There is no doubt that Aussies love cars. I would go as far as to say the most are welded to the seat of their favourite vehicle. The nature of the Australian landscape and the long straight roads encourages driving for hours without having to turn the steering wheel. When I was young I lived in Darwin in the Northern Territory for a year and when returning home to Victoria all I had to do was drive south for approximately 3000 kms (without turning the wheels) and then turn left!
Australian artist Ben Quilty (if you read yesterday's Past Posts you would have met Ben) has researched and explored the love affairs Australians have with their cars. In fact his career as a painter was launched in 2003 with a series of paintings of his 1972 Torana. Painted in dense slabs of colour deftly applied with a palette knife, they paid tribute to the role of the first car in a young Australian’s life.1
And now to today's Feature Art Work:
Van Rorschach (above) isn't the vehicle you would expect: the painting is of a Japanese minivan- the type of vehicle you might borrow if you were moving apartments when you were 19 years old.
I will let Ben Quilty do the honours and explain to you directly how and why he created Van Rorschach.
The Museum of Contemporary Art Australia also provides an explanation of the Van Rorschach painting to help you further your understanding.
Buying and driving the first car is one of the few rites of initiation into adulthood presented by modern secular society, and it is one that Quilty returned to two years later in Van Rorschach. In this diptych, Quilty paints his van – the vehicle he drove everyday – as a kind of self-portrait. In this and other works, the car is an extension of self that reflects its owner and how they want to be perceived. Quilty’s paintings of his cars and those of his mates are in effect portraits of their owners – young men for whom a set of wheels and a slab of beer is a passport to youthful freedom, often enjoyed to excess. In other works, Quilty has painted the wreckage of car crashes – the consequences of the adolescent obsession with risk-taking that characterised his own youth.

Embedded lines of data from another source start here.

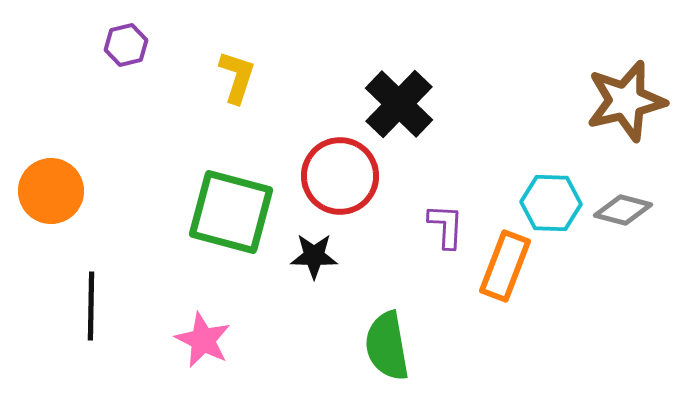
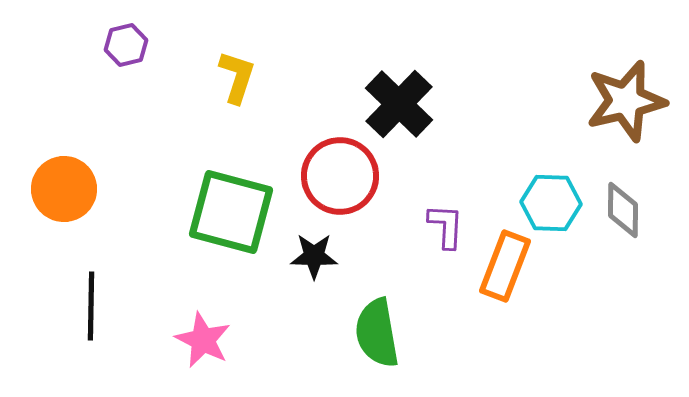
orange circle: moved 13 px right, 2 px up
gray diamond: rotated 76 degrees clockwise
green semicircle: moved 10 px left, 13 px up
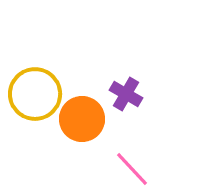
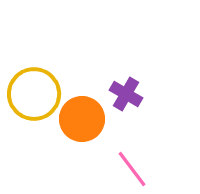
yellow circle: moved 1 px left
pink line: rotated 6 degrees clockwise
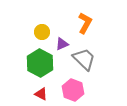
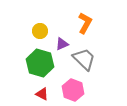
yellow circle: moved 2 px left, 1 px up
green hexagon: rotated 12 degrees counterclockwise
red triangle: moved 1 px right
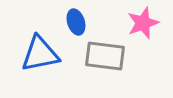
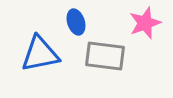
pink star: moved 2 px right
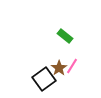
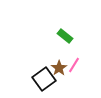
pink line: moved 2 px right, 1 px up
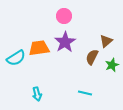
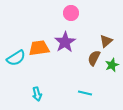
pink circle: moved 7 px right, 3 px up
brown semicircle: moved 2 px right, 1 px down
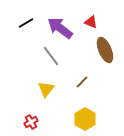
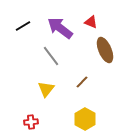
black line: moved 3 px left, 3 px down
red cross: rotated 24 degrees clockwise
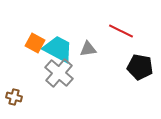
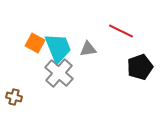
cyan trapezoid: moved 1 px up; rotated 40 degrees clockwise
black pentagon: rotated 30 degrees counterclockwise
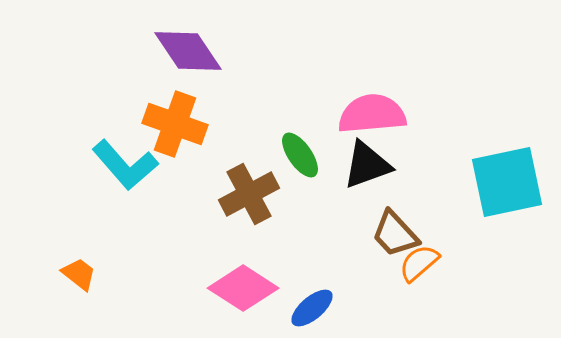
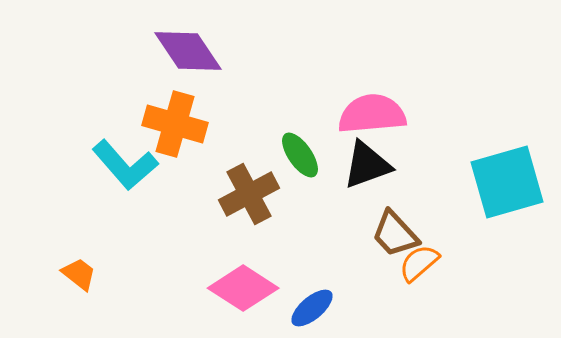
orange cross: rotated 4 degrees counterclockwise
cyan square: rotated 4 degrees counterclockwise
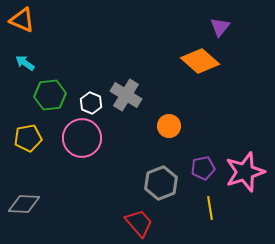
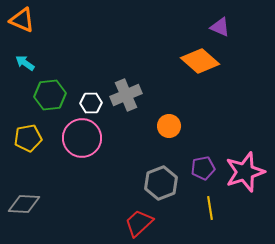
purple triangle: rotated 45 degrees counterclockwise
gray cross: rotated 36 degrees clockwise
white hexagon: rotated 25 degrees counterclockwise
red trapezoid: rotated 92 degrees counterclockwise
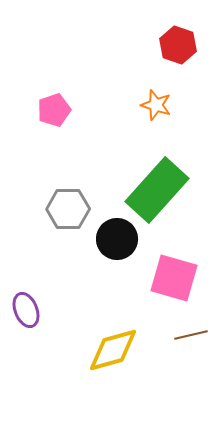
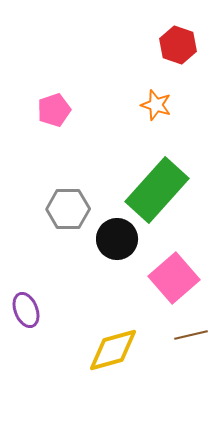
pink square: rotated 33 degrees clockwise
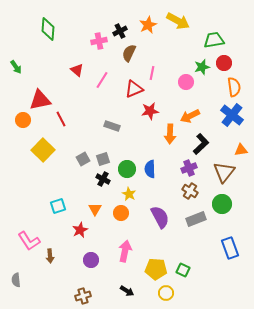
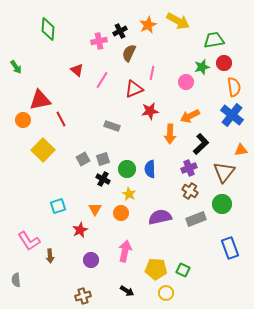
purple semicircle at (160, 217): rotated 75 degrees counterclockwise
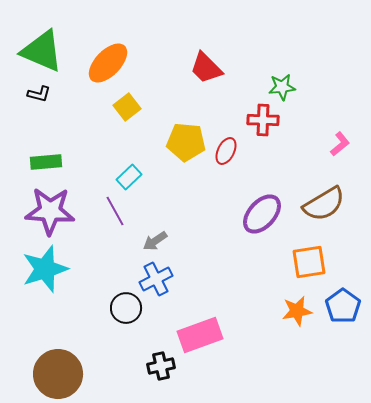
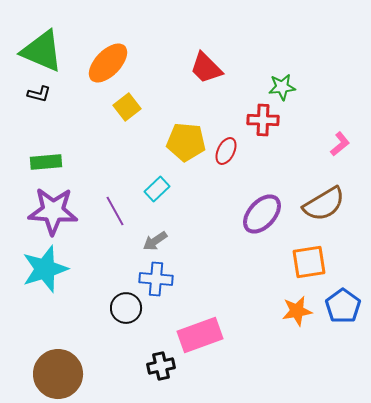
cyan rectangle: moved 28 px right, 12 px down
purple star: moved 3 px right
blue cross: rotated 32 degrees clockwise
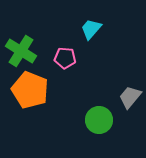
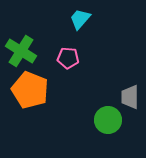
cyan trapezoid: moved 11 px left, 10 px up
pink pentagon: moved 3 px right
gray trapezoid: rotated 40 degrees counterclockwise
green circle: moved 9 px right
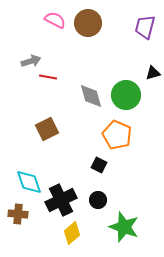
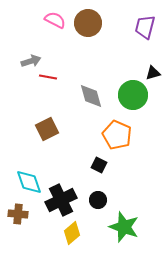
green circle: moved 7 px right
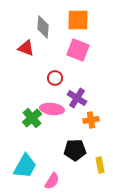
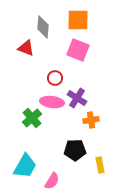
pink ellipse: moved 7 px up
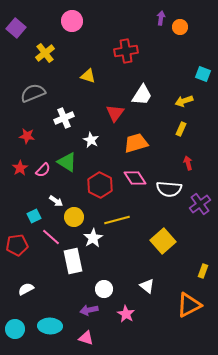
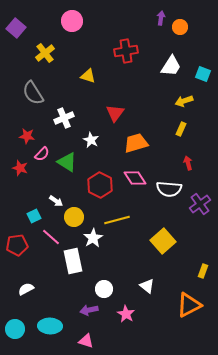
gray semicircle at (33, 93): rotated 100 degrees counterclockwise
white trapezoid at (142, 95): moved 29 px right, 29 px up
red star at (20, 168): rotated 21 degrees counterclockwise
pink semicircle at (43, 170): moved 1 px left, 16 px up
pink triangle at (86, 338): moved 3 px down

The theme of ‘boys behaving badly’ that Quilty pursues in his car paintings is an exploration of an Australian form of masculinity founded on fast driving and destructive drinking sessions within a tight circle of mateship. The exuberant confidence and rough impatience of that culture is expressed through dense slabs of paint in Van Rorschach, which were applied quickly and thickly with a palette knife, like mortar or render. Working like a tradesman, using caulking guns of paint and the knife like a trowel, Quilty paints his ordinary and utilitarian van as an extension of himself and as a marker of a masculinity that identifies itself with the beer-drinking, car-loving, working-class bloke from the suburbs. While this could be construed as an exercise in anti-intellectualism that celebrates the cliché of the boorish Australian ‘yobbo’, Quilty’s car portraits are an individuated and self-reflective view of his experience that questions, rather than glorifies, the particular rites and rituals that marked his passage into adulthood. 1
This painting is the seminal work to Ben Quilty's paintings (both portraits and landscapes) created using his Rorschach Style.